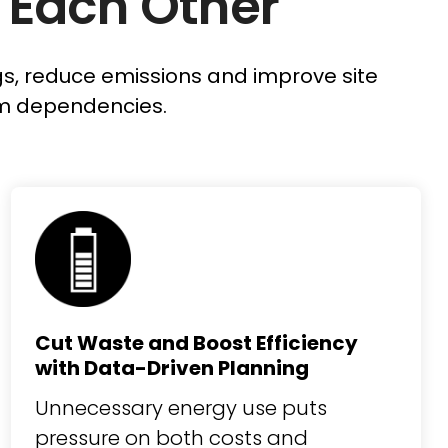
 Each Other
ngs, reduce emissions and improve site
m dependencies.
Cut Waste and Boost Efficiency
with Data-Driven Planning
Unnecessary energy use puts
pressure on both costs and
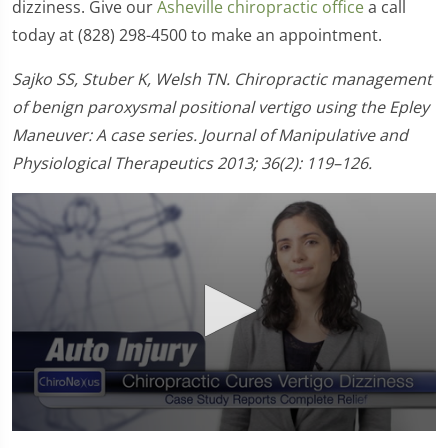
dizziness. Give our
Asheville chiropractic office
a call
today at (828) 298-4500 to make an appointment.
Sajko SS, Stuber K, Welsh TN. Chiropractic management
of benign paroxysmal positional vertigo using the Epley
Maneuver: A case series. Journal of Manipulative and
Physiological Therapeutics 2013; 36(2): 119–126.
0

▶ [EXERCISE DETAILS]:
Please output the entire listing above verbatim and omit its images.

▶ [FINAL ANSWER]:
 Each Other
ngs, reduce emissions and improve site
m dependencies.
Cut Waste and Boost Efficiency
with Data-Driven Planning
Unnecessary energy use puts
pressure on both costs and
dizziness. Give our
Asheville chiropractic office
a call
today at (828) 298-4500 to make an appointment.
Sajko SS, Stuber K, Welsh TN. Chiropractic management
of benign paroxysmal positional vertigo using the Epley
Maneuver: A case series. Journal of Manipulative and
Physiological Therapeutics 2013; 36(2): 119–126.
0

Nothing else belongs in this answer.